Gov. Walker signs new foster care reform bill at annual Foster Youth Education Conference

by Matt Jardin  |   

Gov. Walker poses with students
Gov. Bill Walker signs into law House Bill 151 - referred to as the Children Deserve a Loving Home Act - at the Foster Youth Post-Secondary Education Conference. The annual conference brings in foster youth from across Alaska to prepare them for college life, and is organized by UAA's Child Welfare Academy. (Photo by Matt Jardin / University of Alaska Anchorage)

Last Thursday in UAA's Bragaw Office Complex, located just a mile northeast from the main campus, Gov. Bill Walker signed into law a new bill ushered by outgoing Rep. Les Gara (D-Anchorage) to reform Alaska's foster care system.

House Bill 151, referred to as the Children Deserve a Loving Home Act, establishes new caseworker standards in the state's Office of Children's Services (OCS).

Changes mandated by the new law include limiting the average statewide caseload count to 13 per worker, as well as doubling the training for new caseworkers to six weeks.

The new law is also designed to give more control back to foster youth and foster parents, such as requiring that those 14 and older be included in meetings regarding their case, those 16 and older have easy access to legal documents, and that siblings have the means to contact one other should they be placed in different homes.

The bill signing was part of the closing ceremony for the annual Foster Youth Post-Secondary Education Conference, organized in collaboration by OCS and the Child Welfare Academy (CWA) - a division of the university also housed in the Bragaw Office Complex.

Now in their sixth year under CWA's leadership, the conference brings in dozens of foster youth from across Alaska to introduce them to college life. Over the course of three days, attendees live in the dorms, tour the campus and hear from faculty.

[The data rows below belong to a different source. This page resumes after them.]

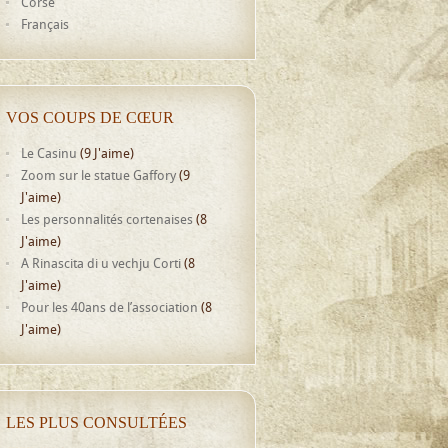
Corse
Français
VOS COUPS DE CŒUR
Le Casinu
(9 J'aime)
Zoom sur le statue Gaffory
(9
J'aime)
Les personnalités cortenaises
(8
J'aime)
A Rinascita di u vechju Corti
(8
J'aime)
Pour les 40ans de l’association
(8
J'aime)
LES PLUS CONSULTÉES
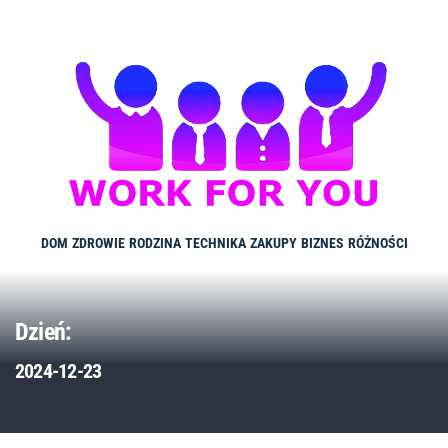
Skip
to
content
DOM
ZDROWIE
RODZINA
TECHNIKA
ZAKUPY
BIZNES
RÓŻNOŚCI
Dzień:
2024-12-23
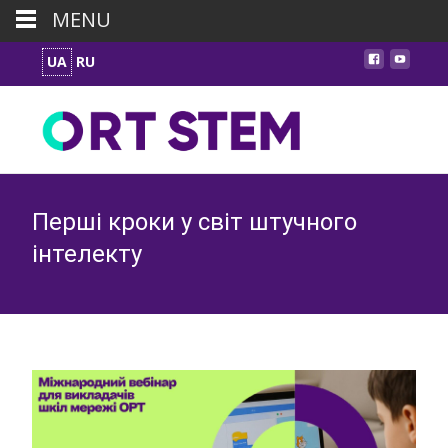
MENU
UA
RU
Перші кроки у світ штучного
інтелекту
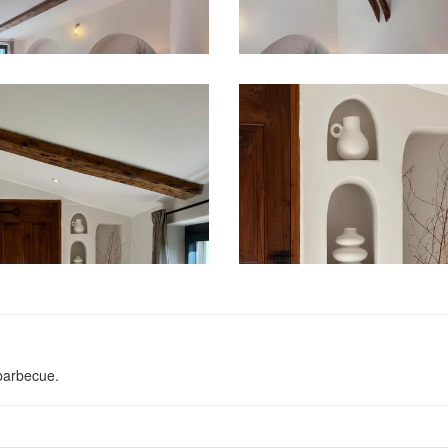
barbecue.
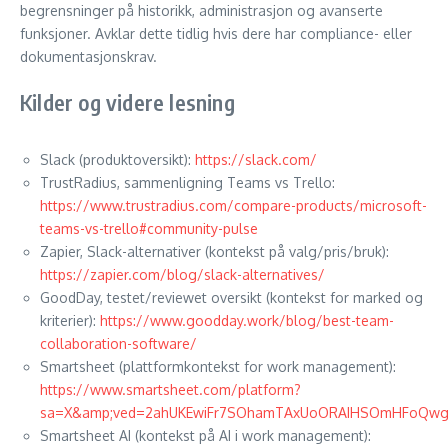
begrensninger på historikk, administrasjon og avanserte
funksjoner. Avklar dette tidlig hvis dere har compliance- eller
dokumentasjonskrav.
Kilder og videre lesning
Slack (produktoversikt):
https://slack.com/
TrustRadius, sammenligning Teams vs Trello:
https://www.trustradius.com/compare-products/microsoft-
teams-vs-trello#community-pulse
Zapier, Slack-alternativer (kontekst på valg/pris/bruk):
https://zapier.com/blog/slack-alternatives/
GoodDay, testet/reviewet oversikt (kontekst for marked og
kriterier):
https://www.goodday.work/blog/best-team-
collaboration-software/
Smartsheet (plattformkontekst for work management):
https://www.smartsheet.com/platform?
sa=X&amp;ved=2ahUKEwiFr7SOhamTAxUoORAIHSOmHFoQw
Smartsheet AI (kontekst på AI i work management):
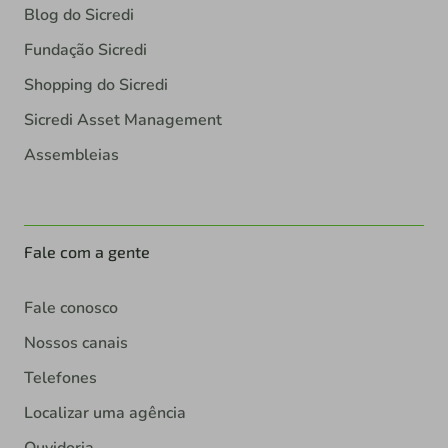
Blog do Sicredi
Fundação Sicredi
Shopping do Sicredi
Sicredi Asset Management
Assembleias
Fale com a gente
Fale conosco
Nossos canais
Telefones
Localizar uma agência
Ouvidoria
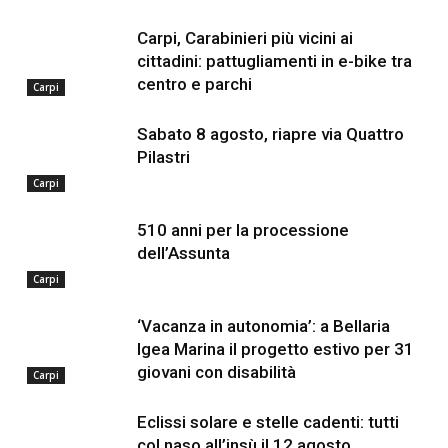
Carpi, Carabinieri più vicini ai
cittadini: pattugliamenti in e-bike tra
centro e parchi
Carpi
Sabato 8 agosto, riapre via Quattro
Pilastri
Carpi
510 anni per la processione
dell’Assunta
Carpi
‘Vacanza in autonomia’: a Bellaria
Igea Marina il progetto estivo per 31
giovani con disabilità
Carpi
Eclissi solare e stelle cadenti: tutti
col naso all’insù il 12 agosto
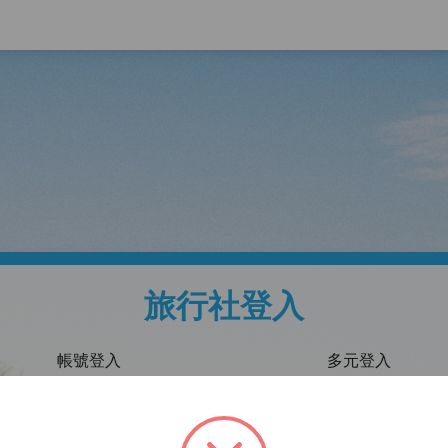
旅行社登入
帳號登入
多元登入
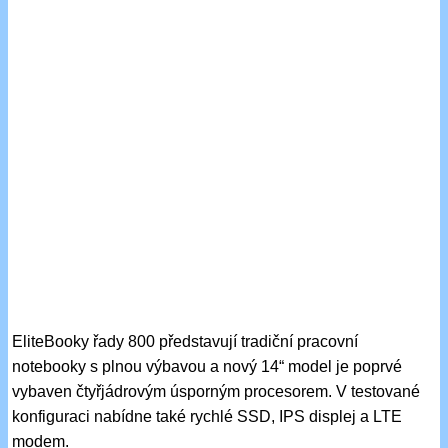
EliteBooky řady 800 představují tradiční pracovní
notebooky s plnou výbavou a nový 14“ model je poprvé
vybaven čtyřjádrovým úsporným procesorem. V testované
konfiguraci nabídne také rychlé SSD, IPS displej a LTE
modem.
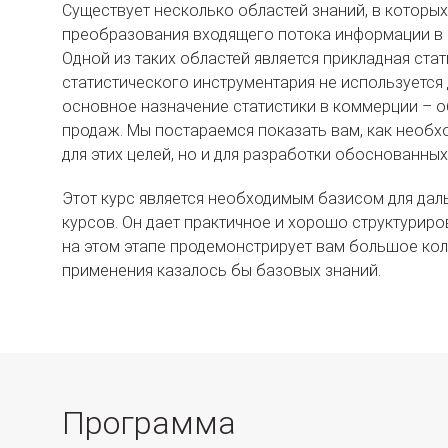
Существует несколько областей знаний, в которы
преобразования входящего потока информации в 
Одной из таких областей является прикладная ста
статистического инструментария не используется 
основное назначение статистики в коммерции – 
продаж. Мы постараемся показать вам, как необх
для этих целей, но и для разработки обоснованны
Этот курс является необходимым базисом для дал
курсов. Он дает практичное и хорошо структуриро
на этом этапе продемонстрирует вам большое ко
применения казалось бы базовых знаний.
Программа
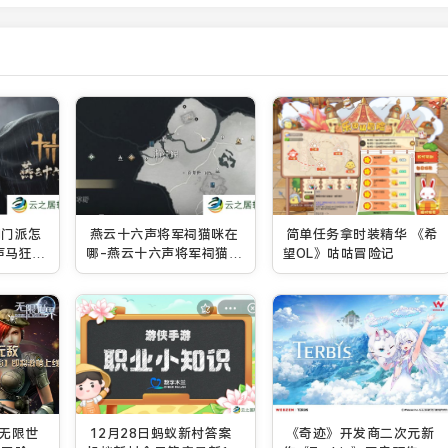
澜门派怎
燕云十六声将军祠猫咪在
简单任务拿时装精华 《希
声马狂澜
哪-燕云十六声将军祠猫戏
望OL》咕咕冒险记
全收集攻略
《无限世
12月28日蚂蚁新村答案
《奇迹》开发商二次元新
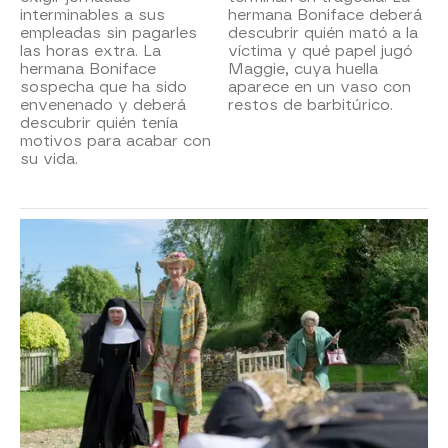
interminables a sus
hermana Boniface deberá
empleadas sin pagarles
descubrir quién mató a la
las horas extra. La
víctima y qué papel jugó
hermana Boniface
Maggie, cuya huella
sospecha que ha sido
aparece en un vaso con
envenenado y deberá
restos de barbitúrico.
descubrir quién tenía
motivos para acabar con
su vida.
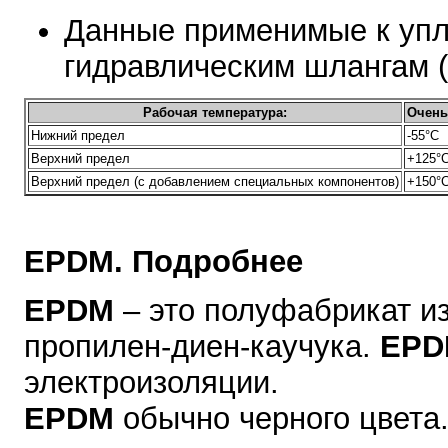
Данные применимые к упл
гидравлическим шлангам (н
Рабочая температура:
Очень
Нижний предел
-55°С
Верхний предел
+125°
Верхний предел (с добавлением специальных компонентов)
+150°
EPDM. Подробнее
EPDM
– это полуфабрикат и
пропилен-диен-каучука.
EPD
электроизоляции.
EPDM
обычно черного цвета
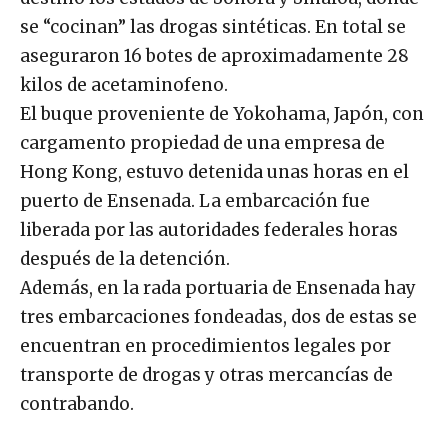
se “cocinan” las drogas sintéticas. En total se
aseguraron 16 botes de aproximadamente 28
kilos de acetaminofeno.
El buque proveniente de Yokohama, Japón, con
cargamento propiedad de una empresa de
Hong Kong, estuvo detenida unas horas en el
puerto de Ensenada. La embarcación fue
liberada por las autoridades federales horas
después de la detención.
Además, en la rada portuaria de Ensenada hay
tres embarcaciones fondeadas, dos de estas se
encuentran en procedimientos legales por
transporte de drogas y otras mercancías de
contrabando.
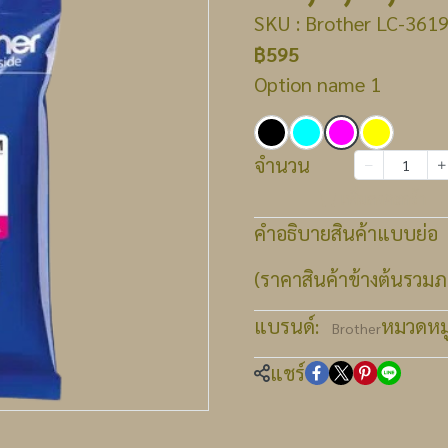
SKU : Brother LC-3619X
฿595
Option name 1
จำนวน
เพิ่มลงตะกร้า
คำอธิบายสินค้าแบบย่อ
(ราคาสินค้าข้างต้นรวมภา
แบรนด์:
หมวดหมู่
Brother
แชร์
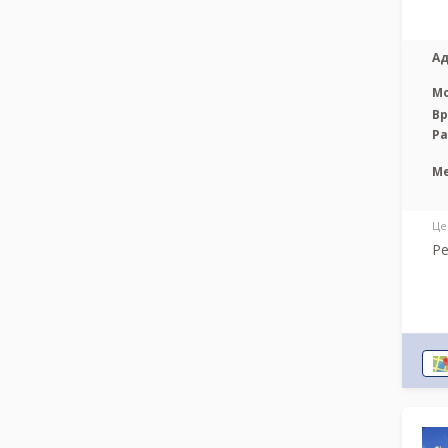
Ад
М
Вр
Р
М
Це
Ре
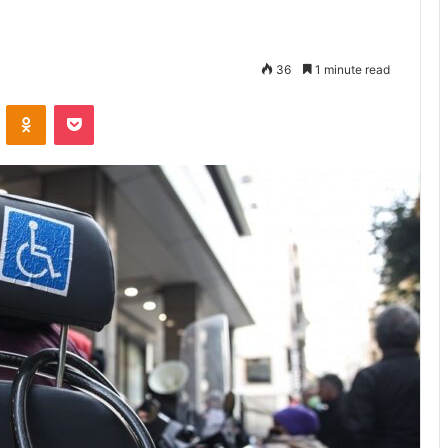
36
1 minute read
VKontakte
Odnoklassniki
Pocket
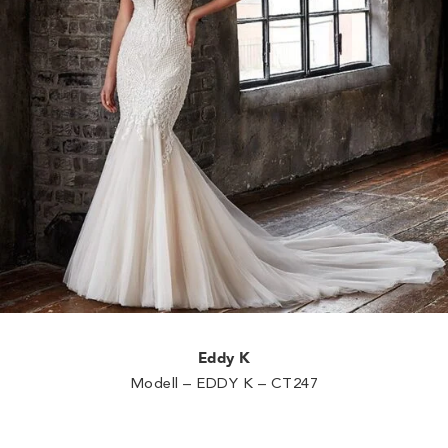
Eddy K
Modell – EDDY K – CT247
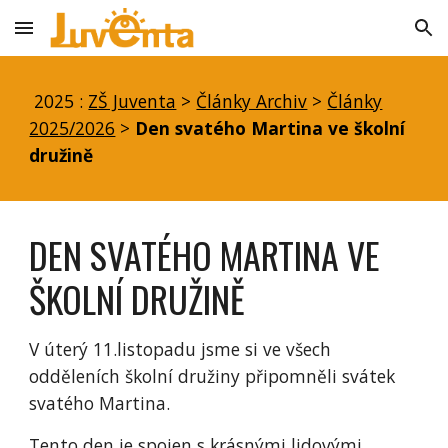
Skip to main content
Skip to navigation
2025 :
ZŠ Juventa
>
Články Archiv
>
Články
2025/2026
>
Den svatého Martina ve školní
družině
DEN SVATÉHO MARTINA VE
ŠKOLNÍ DRUŽINĚ
V úterý 11.listopadu jsme si ve všech
odděleních školní družiny připomněli svátek
svatého Martina.
Tento den je spojen s krásnými lidovými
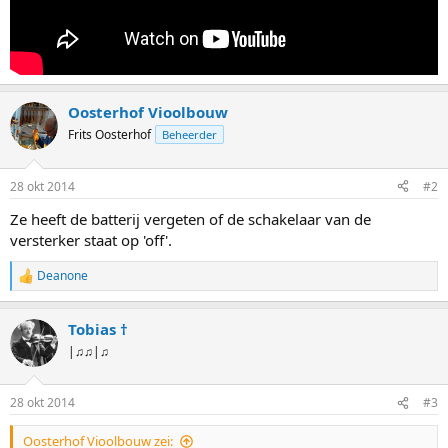
Oosterhof Vioolbouw
Frits Oosterhof
Beheerder
28 okt 2014
#2
Ze heeft de batterij vergeten of de schakelaar van de
versterker staat op 'off'.
Deanone
W
a
a
Tobias †
r
d
|♫♫|♫
e
r
i
28 okt 2014
#3
n
g
Oosterhof Vioolbouw zei:
e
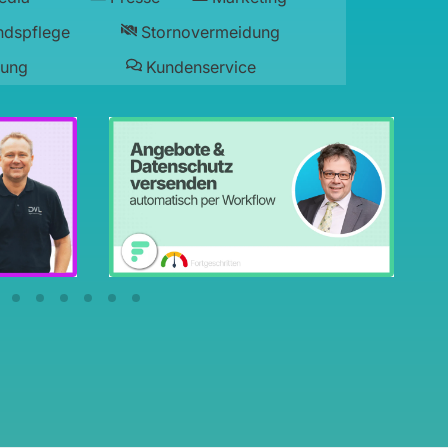
ndspflege
Stornovermeidung
lung
Kundenservice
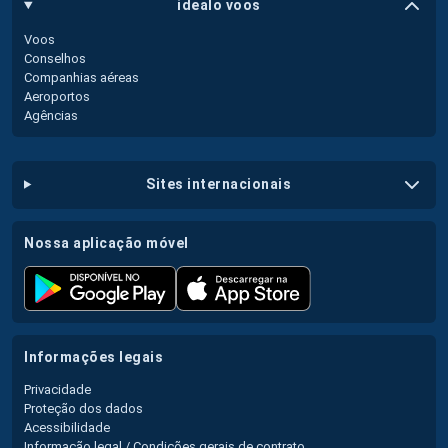
idealo voos
Voos
Conselhos
Companhias aéreas
Aeroportos
Agências
sites internacionais
nossa aplicação móvel
informações legais
Privacidade
Proteção dos dados
Acessibilidade
Informação legal / Condições gerais de contrato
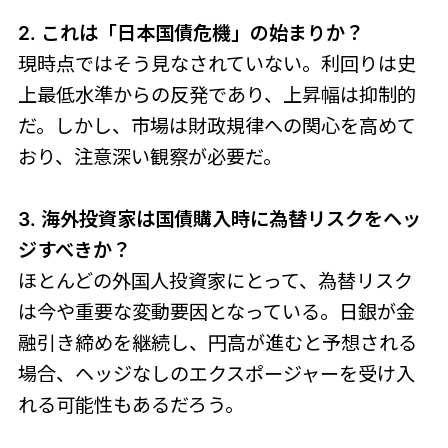
2. これは「日本国債危機」の始まりか？
現時点ではそう見なされていない。利回りは史
上最低水準からの反発であり、上昇幅は抑制的
だ。しかし、市場は財政規律への関心を高めて
おり、注意深い観察が必要だ。
3. 海外投資家は国債購入時に為替リスクをヘッ
ジすべきか？
ほとんどの外国人投資家にとって、為替リスク
は今や重要な変動要因となっている。日銀が金
融引き締めを継続し、円高が進むと予想される
場合、ヘッジなしのエクスポージャーを受け入
れる可能性もあるだろう。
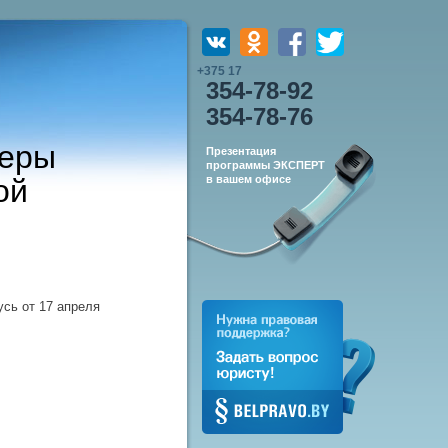
+375 17
354-78-92
354-78-76
феры
Презентация
программы ЭКСПЕРТ
ой
в вашем офисе
сь от 17 апреля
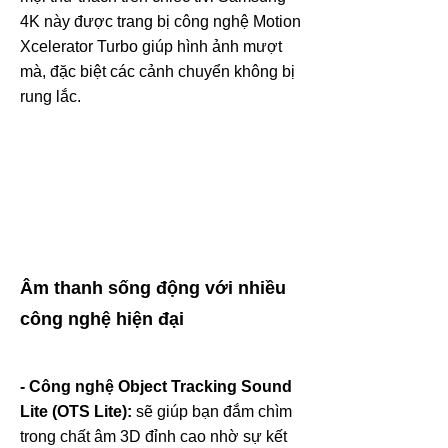
4K này được trang bị công nghệ Motion
Xcelerator Turbo giúp hình ảnh mượt
mà, đặc biệt các cảnh chuyển không bị
rung lắc.
Âm thanh sống động với nhiều
công nghệ hiện đại
- Công nghệ Object Tracking Sound
Lite (OTS Lite):
sẽ giúp bạn đắm chìm
trong chất âm 3D đỉnh cao nhờ sự kết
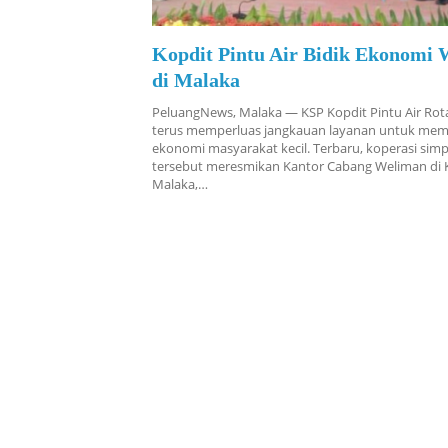
Kopdit Pintu Air Bidik Ekonomi 
di Malaka
PeluangNews, Malaka — KSP Kopdit Pintu Air Rot
terus memperluas jangkauan layanan untuk me
ekonomi masyarakat kecil. Terbaru, koperasi sim
tersebut meresmikan Kantor Cabang Weliman di
Malaka,…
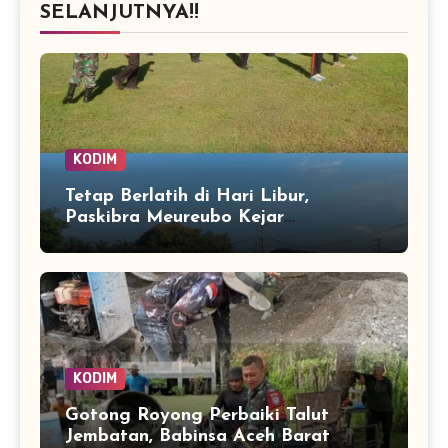
SELANJUTNYA!!
KODIM
Tetap Berlatih di Hari Libur,
Paskibra Meureubo Kejar
Kekompakan Jelang 17 Agustus
KODIM
Gotong Royong Perbaiki Talut
Jembatan, Babinsa Aceh Barat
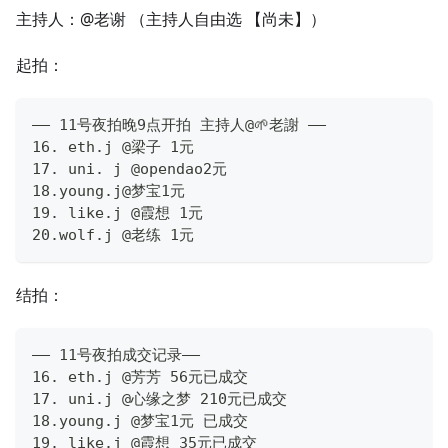
主持人：@老谢 （主持人自由选 【尚未】）
起拍：
—— 11号夜拍晚9点开拍 主持人@🌱老謝 ——
16. eth.j @梁子 1元
17. uni. j @opendao2元
18.young.j@梦宝1元
19. like.j @霞想 1元
20.wolf.j @老练 1元
结拍：
—— 11号夜拍成交记录——
16. eth.j @芳芳 56元已成交
17. uni.j @心缘之梦 210元已成交
18.young.j @梦宝1元 已成交
19. like.j @霞想 35元已成交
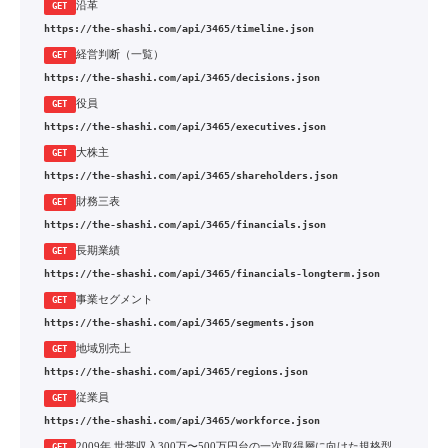
沿革
GET
https://the-shashi.com/api/3465/timeline.json
経営判断（一覧）
GET
https://the-shashi.com/api/3465/decisions.json
役員
GET
https://the-shashi.com/api/3465/executives.json
大株主
GET
https://the-shashi.com/api/3465/shareholders.json
財務三表
GET
https://the-shashi.com/api/3465/financials.json
長期業績
GET
https://the-shashi.com/api/3465/financials-longterm.json
事業セグメント
GET
https://the-shashi.com/api/3465/segments.json
地域別売上
GET
https://the-shashi.com/api/3465/regions.json
従業員
GET
https://the-shashi.com/api/3465/workforce.json
2009年 世帯収入300万〜500万円台の一次取得層に向けた規格型注文住宅「はなまるハウス」の投入
GET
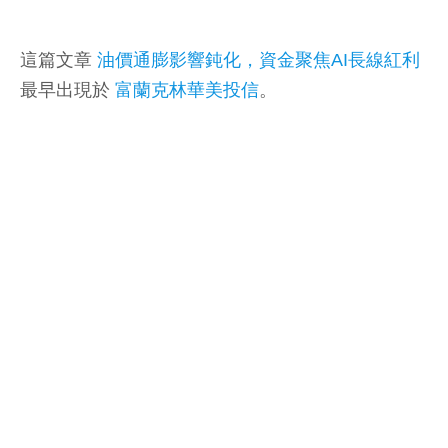
這篇文章
油價通膨影響鈍化，資金聚焦AI長線紅利
最早出現於
富蘭克林華美投信
。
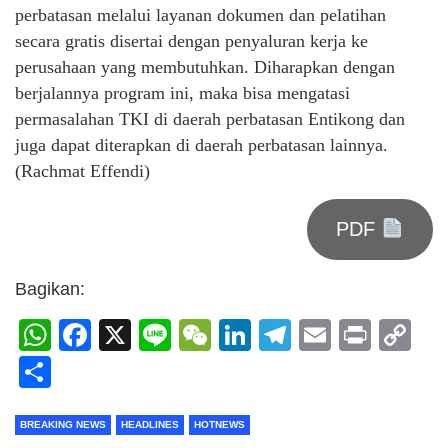
perbatasan melalui layanan dokumen dan pelatihan
secara gratis disertai dengan penyaluran kerja ke
perusahaan yang membutuhkan. Diharapkan dengan
berjalannya program ini, maka bisa mengatasi
permasalahan TKI di daerah perbatasan Entikong dan
juga dapat diterapkan di daerah perbatasan lainnya.
(Rachmat Effendi)
PDF
Bagikan:
WhatsApp
Facebook
X
Line
WeChat
LinkedIn
Telegram
Email
Print
C
Li
Share
BREAKING NEWS
HEADLINES
HOTNEWS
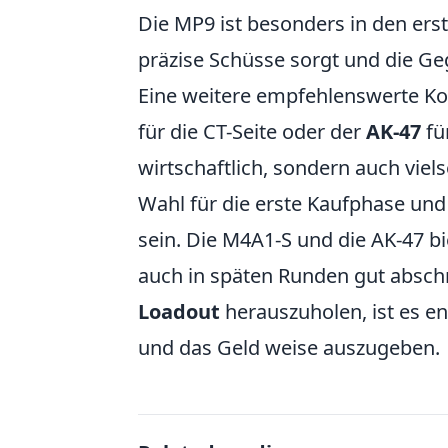
Die MP9 ist besonders in den ers
präzise Schüsse sorgt und die Ge
Eine weitere empfehlenswerte Ko
für die CT-Seite oder der
AK-47
für
wirtschaftlich, sondern auch viels
Wahl für die erste Kaufphase und
sein. Die M4A1-S und die AK-47 b
auch in späten Runden gut absc
Loadout
herauszuholen, ist es e
und das Geld weise auszugeben.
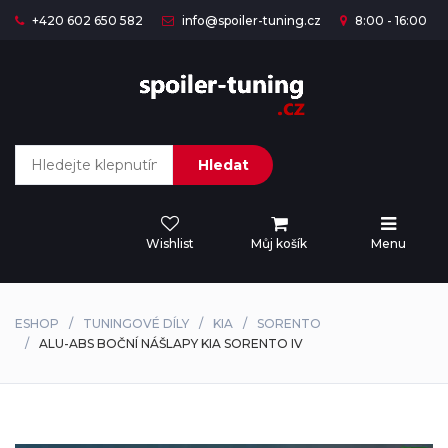
+420 602 650 582
info@spoiler-tuning.cz
8:00 - 16:00
Hledat
Wishlist
Můj košík
Menu
ESHOP
TUNINGOVÉ DÍLY
KIA
SORENTO
ALU-ABS BOČNÍ NÁŠLAPY KIA SORENTO IV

Attendees also learn about financial literacy and financial aid options, including the 15 presidential foster youth tuition waivers awarded by the University of Alaska every year.

For some attendees who may be on the fence about continuing on to college, the conference is a valuable resource. For others, it's a great reaffirmation of their decision to pursue a degree.

Juneau resident Ben Miller, who lobbied for HB 151 and is a member of Facing Foster Care in Alaska, says he made the decision to enroll at UAA because of his experience at this year's conference.

"I was committed to Portland Community College. After coming to campus and talking with Amanda and my caseworker, I decided to come here in the fall instead. That was the big thing that happened to me during this conference," says Miller.

Amanda Metivier, B.S.W. '08, is the lead organizer of the conference and serves as associate director for the CWA's Office of Youth Empowerment and ETV Program.

Metivier is also one of the earliest recipients of the presidential foster youth tuition waiver, going on to earn both her bachelor's and master's in social work from UAA. For her, the decision to go into social work and put her passion to use for CWA was easy, resulting from her own positive treatment in foster care.

"I was attracted to social work early on because of my experience," says Metivier. "I just wanted to give back and help people in the way that I've been helped.

"I actually came and worked at the academy because my former social worker, who's the whole reason I became a social worker, was working at the academy. [Tom McRoberts] is also an alumnus of UAA!"